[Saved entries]
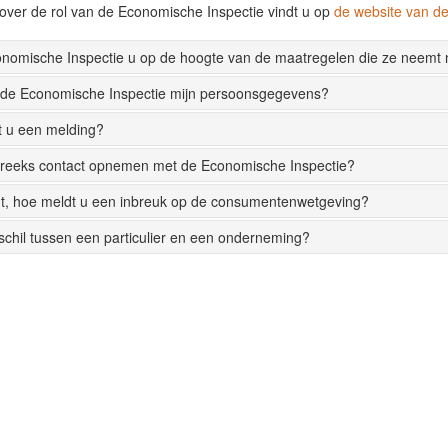
over de rol van de Economische Inspectie vindt u op
de website van 
onomische Inspectie u op de hoogte van de maatregelen die ze neemt
 de Economische Inspectie mijn persoonsgegevens?
t u een melding?
streeks contact opnemen met de Economische Inspectie?
t, hoe meldt u een inbreuk op de consumentenwetgeving?
rschil tussen een particulier en een onderneming?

What is being asked ▸ Above are the records; from them, give again exactly the lines from the one containing "onomische Inspectie u" through the one containing "t, hoe meldt", both included.

Answer section ▸
onomische Inspectie u op de hoogte van de maatregelen die ze neemt
 de Economische Inspectie mijn persoonsgegevens?
t u een melding?
streeks contact opnemen met de Economische Inspectie?
t, hoe meldt u een inbreuk op de consumentenwetgeving?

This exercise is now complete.